(ASSIGNMENT):
Please return all lines in the listing holding the word "letras".
_____
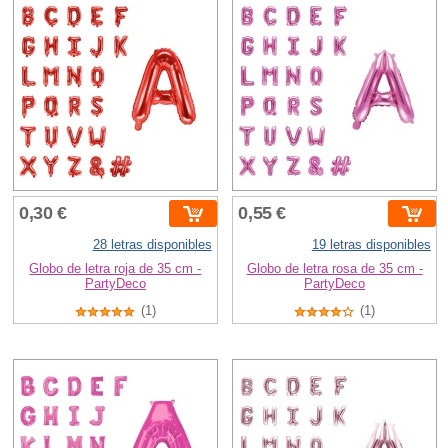
0,30 €
0,55 €
28 letras disponibles
19 letras disponibles
Globo de letra roja de 35 cm -
Globo de letra rosa de 35 cm -
PartyDeco
PartyDeco
(1)
(1)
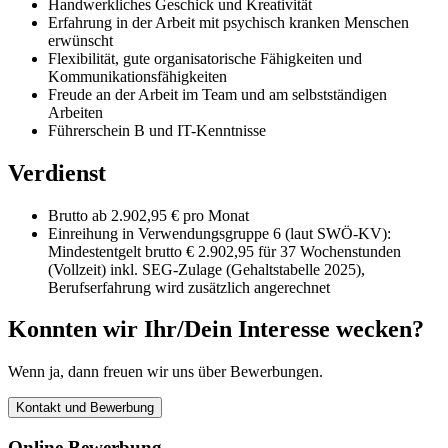
Handwerkliches Geschick und Kreativität
Erfahrung in der Arbeit mit psychisch kranken Menschen
erwünscht
Flexibilität, gute organisatorische Fähigkeiten und
Kommunikationsfähigkeiten
Freude an der Arbeit im Team und am selbstständigen
Arbeiten
Führerschein B und IT-Kenntnisse
Verdienst
Brutto ab 2.902,95 € pro Monat
Einreihung in Verwendungsgruppe 6 (laut SWÖ-KV):
Mindestentgelt brutto € 2.902,95 für 37 Wochenstunden
(Vollzeit) inkl. SEG-Zulage (Gehaltstabelle 2025),
Berufserfahrung wird zusätzlich angerechnet
Konnten wir Ihr/Dein Interesse wecken?
Wenn ja, dann freuen wir uns über Bewerbungen.
Kontakt und Bewerbung
Online Bewerbung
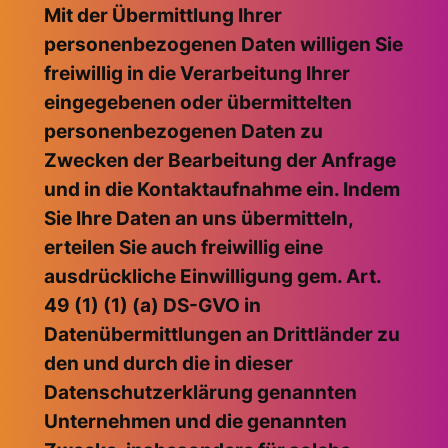
Mit der Übermittlung Ihrer
personenbezogenen Daten willigen Sie
freiwillig in die Verarbeitung Ihrer
eingegebenen oder übermittelten
personenbezogenen Daten zu
Zwecken der Bearbeitung der Anfrage
und in die Kontaktaufnahme ein. Indem
Sie Ihre Daten an uns übermitteln,
erteilen Sie auch freiwillig eine
ausdrückliche Einwilligung gem. Art.
49 (1) (1) (a) DS-GVO in
Datenübermittlungen an Drittländer zu
den und durch die in dieser
Datenschutzerklärung genannten
Unternehmen und die genannten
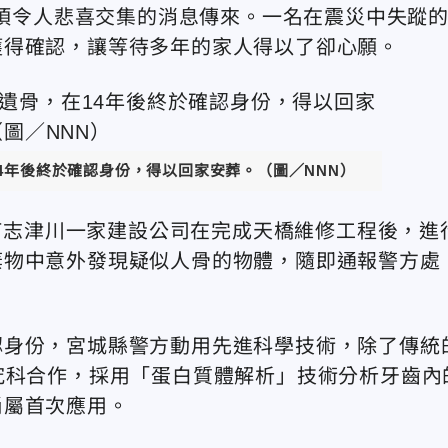
一項令人悲喜交集的消息傳來。一名在震災中失蹤的
獲得確認，讓等待多年的家人得以了卻心願。
14年後終於確認身份，得以回家安葬。（圖／NNN）
陸町志津川一家建設公司在完成天橋維修工程後，進
棄物中意外發現疑似人骨的物體，隨即通報警方處
認身份，宮城縣警方動用先進科學技術，除了傳統
究科合作，採用「蛋白質體解析」技術分析牙齒內
尚屬首次應用。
_____
(ANSWER TO THIS EXERCISE):
28 letras disponibles
19 letras disponibles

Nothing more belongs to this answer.